The leaders of the four parties gathered at lunchtime on Sunday on Drottninggatan in central Stockholm, where they all handed out orange gerbera flowers to passing shoppers.

Fredrik Reinfeldt, the man who hopes to succeed Göran Persson as prime minister, said he hoped for a clear result on Sunday, but said it was “taking nothing for granted,”

“We'll only know tonight how it has gone,” he told The Local.

He defended the idea to go out campaigning on election day:

“We want to be accessible to our voters, and answer any questions that they may have. It has been claimed that up to one in ten voters actually decides how to vote on polling day.

Liberal leader Lars Leijonborg agreed, saying the distinction between activities traditionally carried out by parties on election day and normal campaigning had always been a “fine line”.

“This is just to get people to go and vote. The campaign really finished last night.”

Referring to the recent positive opinion poll for the Alliance, he said “there is only one poll that counts, and we'll find the result of that tonight.”

“I think we have fought a very good campaign, and I think we will have good support,” said Christian Democrat leader Göran Hägglund.

“I hope the Alliance is going to win – but you never know. Every vote has to be counted, but I think we have a good chance of having a new government in Sweden tomorrow,” said Hägglund.
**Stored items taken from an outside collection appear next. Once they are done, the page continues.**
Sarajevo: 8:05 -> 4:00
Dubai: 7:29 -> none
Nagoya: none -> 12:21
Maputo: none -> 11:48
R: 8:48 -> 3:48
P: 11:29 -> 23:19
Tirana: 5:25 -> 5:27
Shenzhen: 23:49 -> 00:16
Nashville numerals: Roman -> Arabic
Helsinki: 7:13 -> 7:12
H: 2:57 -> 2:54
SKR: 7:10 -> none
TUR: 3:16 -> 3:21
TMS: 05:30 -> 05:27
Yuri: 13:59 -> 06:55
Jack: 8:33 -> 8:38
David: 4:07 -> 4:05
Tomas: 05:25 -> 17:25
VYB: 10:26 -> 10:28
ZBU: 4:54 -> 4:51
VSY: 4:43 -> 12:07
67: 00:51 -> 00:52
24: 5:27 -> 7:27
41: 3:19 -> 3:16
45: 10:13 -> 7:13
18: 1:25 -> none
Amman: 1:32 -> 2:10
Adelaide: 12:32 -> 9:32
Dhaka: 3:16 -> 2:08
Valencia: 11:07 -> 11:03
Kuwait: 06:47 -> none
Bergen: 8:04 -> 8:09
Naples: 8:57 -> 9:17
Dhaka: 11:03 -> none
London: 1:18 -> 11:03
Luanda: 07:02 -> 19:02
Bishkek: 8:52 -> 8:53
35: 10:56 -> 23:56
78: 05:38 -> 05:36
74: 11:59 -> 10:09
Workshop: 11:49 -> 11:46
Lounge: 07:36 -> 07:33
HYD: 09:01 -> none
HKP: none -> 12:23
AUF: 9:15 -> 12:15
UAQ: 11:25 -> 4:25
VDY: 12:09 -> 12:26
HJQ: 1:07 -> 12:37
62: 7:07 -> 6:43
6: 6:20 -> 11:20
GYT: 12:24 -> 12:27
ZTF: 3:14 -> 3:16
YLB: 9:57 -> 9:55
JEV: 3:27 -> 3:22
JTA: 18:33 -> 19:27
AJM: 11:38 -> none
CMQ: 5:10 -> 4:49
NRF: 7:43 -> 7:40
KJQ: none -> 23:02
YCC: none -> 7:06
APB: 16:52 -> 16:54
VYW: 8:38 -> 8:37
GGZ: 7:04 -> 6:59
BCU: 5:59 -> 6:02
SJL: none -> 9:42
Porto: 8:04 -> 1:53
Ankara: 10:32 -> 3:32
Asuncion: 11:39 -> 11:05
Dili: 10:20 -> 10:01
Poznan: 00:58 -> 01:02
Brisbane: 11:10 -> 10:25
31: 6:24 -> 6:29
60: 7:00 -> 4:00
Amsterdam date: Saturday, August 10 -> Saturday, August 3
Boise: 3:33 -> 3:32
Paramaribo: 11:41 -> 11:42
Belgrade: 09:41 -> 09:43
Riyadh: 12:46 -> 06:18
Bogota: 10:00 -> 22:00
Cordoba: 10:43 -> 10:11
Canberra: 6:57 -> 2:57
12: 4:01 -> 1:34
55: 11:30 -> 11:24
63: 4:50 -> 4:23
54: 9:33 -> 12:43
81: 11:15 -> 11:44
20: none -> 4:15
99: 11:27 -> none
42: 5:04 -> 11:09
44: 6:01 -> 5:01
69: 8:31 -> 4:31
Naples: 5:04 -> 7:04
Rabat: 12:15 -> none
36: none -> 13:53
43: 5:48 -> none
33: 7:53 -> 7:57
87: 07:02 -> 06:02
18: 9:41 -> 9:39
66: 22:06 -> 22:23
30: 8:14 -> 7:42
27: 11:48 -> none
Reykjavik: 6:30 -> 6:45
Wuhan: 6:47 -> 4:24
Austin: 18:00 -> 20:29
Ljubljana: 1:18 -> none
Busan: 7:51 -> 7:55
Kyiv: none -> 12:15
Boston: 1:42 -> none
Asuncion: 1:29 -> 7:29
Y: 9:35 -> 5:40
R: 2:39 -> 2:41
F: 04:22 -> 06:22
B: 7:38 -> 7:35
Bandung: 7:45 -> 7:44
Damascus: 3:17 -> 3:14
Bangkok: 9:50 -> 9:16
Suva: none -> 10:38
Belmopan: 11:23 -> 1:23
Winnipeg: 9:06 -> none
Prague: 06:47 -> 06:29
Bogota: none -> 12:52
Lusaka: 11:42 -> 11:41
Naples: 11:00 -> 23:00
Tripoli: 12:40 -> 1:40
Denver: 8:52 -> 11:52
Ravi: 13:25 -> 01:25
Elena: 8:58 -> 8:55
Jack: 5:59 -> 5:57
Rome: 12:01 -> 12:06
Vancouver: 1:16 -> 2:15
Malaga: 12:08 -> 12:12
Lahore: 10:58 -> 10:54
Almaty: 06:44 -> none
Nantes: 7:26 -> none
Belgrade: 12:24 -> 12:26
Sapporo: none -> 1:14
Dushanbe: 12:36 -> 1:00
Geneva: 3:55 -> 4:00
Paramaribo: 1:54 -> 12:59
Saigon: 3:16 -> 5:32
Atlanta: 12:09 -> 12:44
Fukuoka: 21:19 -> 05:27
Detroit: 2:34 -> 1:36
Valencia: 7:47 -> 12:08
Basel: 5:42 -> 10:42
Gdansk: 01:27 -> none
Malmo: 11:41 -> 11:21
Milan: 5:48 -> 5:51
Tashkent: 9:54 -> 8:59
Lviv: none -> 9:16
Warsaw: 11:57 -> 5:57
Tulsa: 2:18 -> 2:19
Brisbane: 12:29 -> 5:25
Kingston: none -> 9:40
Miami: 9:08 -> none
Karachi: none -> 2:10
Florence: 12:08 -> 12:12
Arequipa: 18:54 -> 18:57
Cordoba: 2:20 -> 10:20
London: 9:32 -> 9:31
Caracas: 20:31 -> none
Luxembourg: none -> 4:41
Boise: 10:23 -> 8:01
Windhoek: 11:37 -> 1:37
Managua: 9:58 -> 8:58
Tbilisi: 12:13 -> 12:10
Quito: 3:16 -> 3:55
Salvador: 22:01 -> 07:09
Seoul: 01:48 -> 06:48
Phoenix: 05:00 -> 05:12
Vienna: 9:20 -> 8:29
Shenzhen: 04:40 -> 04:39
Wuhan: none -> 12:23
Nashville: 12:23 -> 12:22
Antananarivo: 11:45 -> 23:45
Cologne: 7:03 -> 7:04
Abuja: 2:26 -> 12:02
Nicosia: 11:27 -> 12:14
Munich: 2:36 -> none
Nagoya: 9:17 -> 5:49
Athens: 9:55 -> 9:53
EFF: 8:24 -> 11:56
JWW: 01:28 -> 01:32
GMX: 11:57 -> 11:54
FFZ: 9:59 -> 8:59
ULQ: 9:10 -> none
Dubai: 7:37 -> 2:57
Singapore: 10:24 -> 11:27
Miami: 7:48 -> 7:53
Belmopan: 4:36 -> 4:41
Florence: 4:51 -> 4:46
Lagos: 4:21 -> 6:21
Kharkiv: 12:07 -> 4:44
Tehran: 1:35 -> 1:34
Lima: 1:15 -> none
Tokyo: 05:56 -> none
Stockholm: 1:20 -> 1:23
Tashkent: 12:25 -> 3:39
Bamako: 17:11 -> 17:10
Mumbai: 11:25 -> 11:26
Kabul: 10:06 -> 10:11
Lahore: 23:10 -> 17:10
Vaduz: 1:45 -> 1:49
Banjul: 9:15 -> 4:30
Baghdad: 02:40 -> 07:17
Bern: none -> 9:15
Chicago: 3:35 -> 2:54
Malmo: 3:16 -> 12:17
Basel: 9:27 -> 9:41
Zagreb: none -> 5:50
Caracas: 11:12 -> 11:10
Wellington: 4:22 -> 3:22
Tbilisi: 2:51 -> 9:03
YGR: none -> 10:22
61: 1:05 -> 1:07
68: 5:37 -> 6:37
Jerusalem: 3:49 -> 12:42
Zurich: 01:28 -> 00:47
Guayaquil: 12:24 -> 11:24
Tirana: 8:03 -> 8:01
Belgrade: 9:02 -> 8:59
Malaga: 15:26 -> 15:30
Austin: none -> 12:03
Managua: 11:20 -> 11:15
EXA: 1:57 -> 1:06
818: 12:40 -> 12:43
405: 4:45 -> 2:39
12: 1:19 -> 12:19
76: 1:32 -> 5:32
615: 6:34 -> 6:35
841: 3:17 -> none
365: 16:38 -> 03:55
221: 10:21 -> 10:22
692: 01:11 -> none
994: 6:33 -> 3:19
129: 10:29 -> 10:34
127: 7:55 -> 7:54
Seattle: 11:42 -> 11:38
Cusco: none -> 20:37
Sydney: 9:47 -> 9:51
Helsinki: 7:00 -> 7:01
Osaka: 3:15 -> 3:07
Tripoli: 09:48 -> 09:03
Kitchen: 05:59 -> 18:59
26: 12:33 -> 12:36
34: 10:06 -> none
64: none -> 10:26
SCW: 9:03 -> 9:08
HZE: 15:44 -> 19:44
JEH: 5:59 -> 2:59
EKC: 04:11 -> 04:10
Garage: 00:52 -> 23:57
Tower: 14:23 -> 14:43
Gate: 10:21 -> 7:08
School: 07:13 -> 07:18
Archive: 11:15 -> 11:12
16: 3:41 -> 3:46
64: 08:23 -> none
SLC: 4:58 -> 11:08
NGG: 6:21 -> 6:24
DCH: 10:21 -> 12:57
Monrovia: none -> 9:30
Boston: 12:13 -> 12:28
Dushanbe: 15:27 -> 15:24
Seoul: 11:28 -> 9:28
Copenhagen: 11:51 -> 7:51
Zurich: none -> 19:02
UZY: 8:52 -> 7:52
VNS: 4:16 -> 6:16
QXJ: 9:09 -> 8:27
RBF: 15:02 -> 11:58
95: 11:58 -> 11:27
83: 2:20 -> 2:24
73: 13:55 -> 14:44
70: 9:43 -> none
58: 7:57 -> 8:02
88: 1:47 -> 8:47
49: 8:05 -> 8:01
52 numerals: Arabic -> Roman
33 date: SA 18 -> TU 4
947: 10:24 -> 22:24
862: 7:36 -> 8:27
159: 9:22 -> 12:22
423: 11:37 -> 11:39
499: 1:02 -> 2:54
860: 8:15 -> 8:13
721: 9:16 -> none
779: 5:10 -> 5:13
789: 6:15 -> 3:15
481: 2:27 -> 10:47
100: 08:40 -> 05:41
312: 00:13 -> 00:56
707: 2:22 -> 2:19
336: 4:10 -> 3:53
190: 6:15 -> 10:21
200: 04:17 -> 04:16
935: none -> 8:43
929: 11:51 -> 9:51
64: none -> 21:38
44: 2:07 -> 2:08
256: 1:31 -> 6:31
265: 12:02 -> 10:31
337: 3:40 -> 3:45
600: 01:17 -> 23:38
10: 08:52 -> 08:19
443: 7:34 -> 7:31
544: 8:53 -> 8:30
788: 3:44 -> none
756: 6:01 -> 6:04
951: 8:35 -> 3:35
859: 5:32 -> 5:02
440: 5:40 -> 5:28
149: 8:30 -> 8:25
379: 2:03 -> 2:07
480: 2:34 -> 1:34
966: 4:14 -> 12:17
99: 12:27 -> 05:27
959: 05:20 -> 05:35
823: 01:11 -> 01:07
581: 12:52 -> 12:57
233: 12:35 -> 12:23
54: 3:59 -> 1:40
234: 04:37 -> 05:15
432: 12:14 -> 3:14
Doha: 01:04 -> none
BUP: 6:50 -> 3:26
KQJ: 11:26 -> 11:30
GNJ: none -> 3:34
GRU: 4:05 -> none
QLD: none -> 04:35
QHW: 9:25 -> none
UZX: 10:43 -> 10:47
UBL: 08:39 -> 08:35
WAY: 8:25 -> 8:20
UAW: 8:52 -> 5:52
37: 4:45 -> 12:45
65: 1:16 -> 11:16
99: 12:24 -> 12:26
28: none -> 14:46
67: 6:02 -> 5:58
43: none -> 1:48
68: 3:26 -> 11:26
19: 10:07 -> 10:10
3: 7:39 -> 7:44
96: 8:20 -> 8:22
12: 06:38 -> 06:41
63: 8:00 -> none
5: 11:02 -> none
Centre Party leader Maud Olofsson, her bright red jacket complementing the orange of the flowers and the Alliance for Sweden t-shirts of campaign workers said that this election day felt “much more positive” than polling day in 2002.

“We've been working together in the Alliance for 2 years, and we're much more united in the political issues. We have an answer to the Swedish people about how we create jobs, how we develop a modern welfare system and how we can save the environment.”

She said she had hopes that the election would be positive not just for the Alliance in general, but for the Centre Party in particular. She said she thought that the formerly agrarian party could do well in Stockholm.

“This is not the strongest place for the Centre Party, but when we were here yesterday a lot of people came up and said they were going to vote for us.”